Our study has several important strengths. Unlike studies conducted in a single hospital or clinic setting, our study analyzed a large population-based sample of adults. The data represent practice patterns of a diverse group of physicians in a wide geographical area. Because these subjects were commercially insured, the findings represent a population rarely studied, the commercially insured chronically mentally ill. We examined 6 years of claims data, with a follow-up period of approximately 40 months for subjects with schizophrenia. The use of rigorous case-finding methodology further ensures specificity of the schizophrenia-spectrum diagnoses and the generalizability of these finding to other men and women having schizophrenia. The use of the Klabunde comorbidity measure also ensures that the medical conditions are likely to be valid.

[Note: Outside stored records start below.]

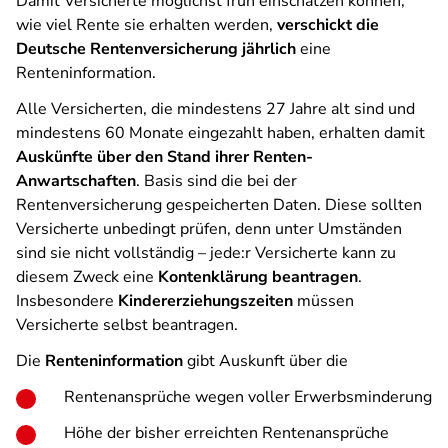
Damit Versicherte möglichst früh einschätzen können,
wie viel Rente sie erhalten werden,
verschickt die
Deutsche Rentenversicherung jährlich
eine
Renteninformation.
Alle Versicherten, die mindestens 27 Jahre alt sind und
mindestens 60 Monate eingezahlt haben, erhalten damit
Auskünfte über den Stand ihrer Renten-
Anwartschaften
. Basis sind die bei der
Rentenversicherung gespeicherten Daten. Diese sollten
Versicherte unbedingt prüfen, denn unter Umständen
sind sie nicht vollständig – jede:r Versicherte kann zu
diesem Zweck eine
Kontenklärung beantragen
.
Insbesondere
Kindererziehungszeiten
müssen
Versicherte selbst beantragen.
Die
Renteninformation
gibt Auskunft über die
Rentenansprüche wegen voller Erwerbsminderung
Höhe der bisher erreichten Rentenansprüche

The limitations of this work should also be considered. First, this study included insured adults from Iowa, a racially homogeneous state. These results are generalizable to similarly insured populations but may not apply to racial and ethnic minorities and the uninsured. Second, limitations inherent to the analysis of claims data may have affected our results. Subjects who did not visit health care providers during the study period are not represented and could have only been captured if enrollment data were available. Thus, the “true” rates of comorbidity may be different from those reported. Physician failure to bill for services or failure to code medical diagnoses may have resulted in lower than expected rates of comorbidity. We have no reason to suspect that this differentially affected either the cases or controls. However, physician failure to provide needed medical assessments of persons with schizophrenia may have resulted in lower rates of claims for specific medical diagnoses. Subjects with multiple insurers may also have resulted in lower than expected rates of service receipt represented in these data. Differences because of disparate length of follow-up were controlled for in the adjusted analyses. Yet, it is possible that persons with schizophrenia had longer follow-up times for fear of losing health benefits.22
Finally, we had limited access to data regarding tobacco use, and risk for some conditions may be changed if tobacco use were entered into statistical models. However, logistic models controlling for smoking did not change the elevated risk for respiratory conditions in the Sokal et al.11
In summary, this research contributes to the growing literature on medical and psychiatric comorbidity by describing a commercially insured population of men and women with schizophrenia compared with contemporaries without administrative claims for mental illness. Using rigorous methodology, we confirmed the findings of prior studies (e.g., increased comorbid diabetes) and extended these studies by identifying other comorbid medical conditions (e.g., hypothyroidism, anemia) in persons with schizophrenia. Our findings support the development and dissemination of coordinated medical and psychiatric systems of care, especially those directed at detection and the primary and secondary prevention of these medical conditions.